Feminism and women’s empowerment are not limited to women occupying senior positions in business or academia. Inspiring women do not necessarily have to be professionally successful leaders and attract public attention. Nevertheless, finding more and more women at the executive level of economic institutions should be celebrated as a notable achievement. The women we would like to introduce to you today in our third text of the series on “10 Inspiring Ethiopian Women” are among those who have achieved success in different ways and in different areas of the economy, always keeping in mind not only their own happiness but also that of others.
Eleni Zaude Gabre-Madhin is an Ethiopian economist and former executive director of the Ethiopian Commodity Exchange (ECX). She was born in the Ethiopian capital Addis Ababa and grew up in Kenya, Tanzania and South Africa, among other places. She began her academic career, after finishing school with honours, at Cornell University with a bachelor’s degree in Economics, followed by a master’s degree in the same subject at Michigan State University. Eleni went on to earn a PhD in Applied Economics from Stanford University.
For several years, her professional interests focused on agricultural markets and food distribution. As a researcher for the International Food Policy Research Institute (IFPRI), she investigated why there were shortages or droughts in many years or regions, and surpluses in others. In 2004, she moved back to Ethiopia from the USA to take charge of an IFPRI project on improving Ethiopian agricultural markets and policies. Her role was to coordinate an advisory board that formed the ECX. Eleni Gabre-Madhin was the driving force behind the development of the commodity exchange and became its executive director in 2008. She considered the ECX as an opportunity to open up Ethiopia’s agricultural market, increase farmers’ productivity and make Ethiopia less vulnerable to food crises. In 2013, she founded eleni LLC, a company that aims to establish more commodity exchanges in African frontier markets. Eleni Gabre-Madhin has been honoured several times for her work. For example, in 2010, the Ethiopian newspaper Jimma Times named Eleni “Ethiopian Person of the Year” for her research and development of the ECX, in 2012 she won the Yara Laureate Prize for her commitment to sustainable food production and distribution with socio-economic impacts, and the African Banker Icon Award.
Bethlehem Tilahun Alemu is also a founder and successful businesswoman who is committed to moving the discourse on the African continent away from the issue of poverty and instead bringing up Africa’s entrepreneurial spirit, social capital and economic potential. Bethlehem was born in Zenebework in 1980. She attended primary and secondary school, studied accounting at Unity University in Addis Ababa and graduated in 2004. Back in 2005, she founded soleRebels based on an idea that had arisen during a workshop. Bethlehem’s goal was to provide ecologically and economically sustainable job opportunities for her community in her shoe business, using Ethiopia’s artisanal talent and natural resources. Over the years soleRebels grew, the manager established collaborations with international mail order companies and sold the shoes in thirty different countries worldwide.
In 2014, Bethlehem started a new project and founded The Republic of Leather.

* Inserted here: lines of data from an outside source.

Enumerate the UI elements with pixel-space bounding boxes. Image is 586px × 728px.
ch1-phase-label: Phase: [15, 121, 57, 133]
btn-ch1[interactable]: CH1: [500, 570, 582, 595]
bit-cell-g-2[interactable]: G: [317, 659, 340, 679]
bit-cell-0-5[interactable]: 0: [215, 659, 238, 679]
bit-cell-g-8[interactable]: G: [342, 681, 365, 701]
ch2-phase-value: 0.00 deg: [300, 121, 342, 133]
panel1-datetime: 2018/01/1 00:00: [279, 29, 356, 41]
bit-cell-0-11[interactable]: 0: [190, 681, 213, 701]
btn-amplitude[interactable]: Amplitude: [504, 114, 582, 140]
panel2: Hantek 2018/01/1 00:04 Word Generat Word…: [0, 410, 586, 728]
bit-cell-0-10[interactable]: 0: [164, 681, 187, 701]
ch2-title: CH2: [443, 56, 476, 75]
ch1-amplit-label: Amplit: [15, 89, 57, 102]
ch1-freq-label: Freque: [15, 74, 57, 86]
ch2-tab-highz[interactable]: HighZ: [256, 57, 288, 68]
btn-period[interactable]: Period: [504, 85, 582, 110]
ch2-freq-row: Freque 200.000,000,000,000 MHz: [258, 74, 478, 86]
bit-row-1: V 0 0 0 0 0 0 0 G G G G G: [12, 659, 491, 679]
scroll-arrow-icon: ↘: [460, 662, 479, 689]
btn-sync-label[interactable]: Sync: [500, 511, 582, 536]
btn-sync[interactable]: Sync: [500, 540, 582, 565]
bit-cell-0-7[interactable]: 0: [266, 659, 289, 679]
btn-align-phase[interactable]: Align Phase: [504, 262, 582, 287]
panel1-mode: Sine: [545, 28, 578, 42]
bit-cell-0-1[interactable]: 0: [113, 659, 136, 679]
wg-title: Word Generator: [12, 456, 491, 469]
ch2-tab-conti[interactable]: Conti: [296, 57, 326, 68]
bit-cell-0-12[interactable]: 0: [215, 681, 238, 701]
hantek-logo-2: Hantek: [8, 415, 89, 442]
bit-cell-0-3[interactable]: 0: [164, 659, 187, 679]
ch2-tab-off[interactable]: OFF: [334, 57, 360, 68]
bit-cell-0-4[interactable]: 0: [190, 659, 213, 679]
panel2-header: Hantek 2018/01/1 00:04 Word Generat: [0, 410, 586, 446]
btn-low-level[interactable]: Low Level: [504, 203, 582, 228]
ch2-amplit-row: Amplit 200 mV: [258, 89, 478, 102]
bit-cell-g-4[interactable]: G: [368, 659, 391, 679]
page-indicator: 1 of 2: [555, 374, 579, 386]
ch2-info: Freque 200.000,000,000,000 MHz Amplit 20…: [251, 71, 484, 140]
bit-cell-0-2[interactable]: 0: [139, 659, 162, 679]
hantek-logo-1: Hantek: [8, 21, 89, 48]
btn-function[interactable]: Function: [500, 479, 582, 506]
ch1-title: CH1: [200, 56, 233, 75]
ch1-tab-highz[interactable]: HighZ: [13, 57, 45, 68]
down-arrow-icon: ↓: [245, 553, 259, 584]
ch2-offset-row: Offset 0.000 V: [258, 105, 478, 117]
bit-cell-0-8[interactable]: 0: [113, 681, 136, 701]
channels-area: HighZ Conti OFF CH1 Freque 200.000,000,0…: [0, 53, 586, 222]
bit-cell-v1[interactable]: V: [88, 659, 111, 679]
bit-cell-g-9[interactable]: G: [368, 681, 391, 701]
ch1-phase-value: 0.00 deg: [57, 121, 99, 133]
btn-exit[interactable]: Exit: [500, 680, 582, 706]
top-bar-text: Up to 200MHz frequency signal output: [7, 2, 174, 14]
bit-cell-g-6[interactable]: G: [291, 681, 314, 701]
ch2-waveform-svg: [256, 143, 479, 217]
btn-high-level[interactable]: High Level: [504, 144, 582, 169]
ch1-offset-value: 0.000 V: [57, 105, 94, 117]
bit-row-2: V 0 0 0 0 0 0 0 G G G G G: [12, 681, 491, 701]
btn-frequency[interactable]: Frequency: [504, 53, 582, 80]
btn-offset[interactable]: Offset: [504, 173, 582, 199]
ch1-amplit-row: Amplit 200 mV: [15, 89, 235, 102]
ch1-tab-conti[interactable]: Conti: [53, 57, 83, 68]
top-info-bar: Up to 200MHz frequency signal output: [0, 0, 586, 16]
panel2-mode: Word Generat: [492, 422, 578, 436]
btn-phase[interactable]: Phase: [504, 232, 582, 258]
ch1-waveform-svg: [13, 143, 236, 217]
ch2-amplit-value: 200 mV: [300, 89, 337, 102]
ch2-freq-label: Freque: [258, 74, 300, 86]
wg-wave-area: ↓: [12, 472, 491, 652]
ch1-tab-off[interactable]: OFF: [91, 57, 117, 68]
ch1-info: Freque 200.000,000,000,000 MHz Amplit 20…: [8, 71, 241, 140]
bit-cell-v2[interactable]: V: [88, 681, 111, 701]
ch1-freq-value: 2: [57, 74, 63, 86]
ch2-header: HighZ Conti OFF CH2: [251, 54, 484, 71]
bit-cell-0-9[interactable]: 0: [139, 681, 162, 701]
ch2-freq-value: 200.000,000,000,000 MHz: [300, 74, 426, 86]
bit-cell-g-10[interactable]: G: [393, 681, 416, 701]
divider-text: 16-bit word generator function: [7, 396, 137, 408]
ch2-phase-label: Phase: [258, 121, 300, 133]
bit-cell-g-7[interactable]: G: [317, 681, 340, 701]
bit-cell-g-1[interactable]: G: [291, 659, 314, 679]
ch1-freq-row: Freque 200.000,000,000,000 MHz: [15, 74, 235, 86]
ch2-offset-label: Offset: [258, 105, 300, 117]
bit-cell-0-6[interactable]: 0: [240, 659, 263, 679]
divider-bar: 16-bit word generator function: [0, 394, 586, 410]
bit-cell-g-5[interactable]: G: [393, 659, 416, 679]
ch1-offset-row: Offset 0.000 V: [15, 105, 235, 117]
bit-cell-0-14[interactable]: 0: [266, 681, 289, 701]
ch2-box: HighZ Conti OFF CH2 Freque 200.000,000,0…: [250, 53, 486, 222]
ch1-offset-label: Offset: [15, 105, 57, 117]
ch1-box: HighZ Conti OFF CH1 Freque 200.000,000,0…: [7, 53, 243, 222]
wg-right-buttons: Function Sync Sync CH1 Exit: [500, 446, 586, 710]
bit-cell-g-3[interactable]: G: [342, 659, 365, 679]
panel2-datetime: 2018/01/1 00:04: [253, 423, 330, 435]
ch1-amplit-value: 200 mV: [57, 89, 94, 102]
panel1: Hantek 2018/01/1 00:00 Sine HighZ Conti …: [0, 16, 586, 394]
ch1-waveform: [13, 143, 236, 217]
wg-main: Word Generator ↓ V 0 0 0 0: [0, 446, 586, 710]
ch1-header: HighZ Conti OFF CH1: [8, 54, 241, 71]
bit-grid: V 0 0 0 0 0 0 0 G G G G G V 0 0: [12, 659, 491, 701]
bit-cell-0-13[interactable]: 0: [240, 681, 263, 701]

Similar to soleRebels, the company for luxury leather goods combines ecological and economic sustainability and thus contributes to a rethinking of the leather goods industry. In addition, The Republic of Leather follows customer-based principles, allowing customers to have a choice in design and production. In 2017, Bethlehem launched Garden of Coffee, a coffee roastery that hand-selects and –roasts Ethiopian beans, allowing its customers to live and celebrate coffee according to Ethiopian traditions.
Bethlehem Alemu uses the attention she receives from her entrepreneurial successes to dispel the narrative of the African continent being dependent on external aid whilst on its way to liberation from poverty and towards greater prosperity. Instead, she wants her businesses to be an example of how Ethiopians themselves can shape the international perception of their country.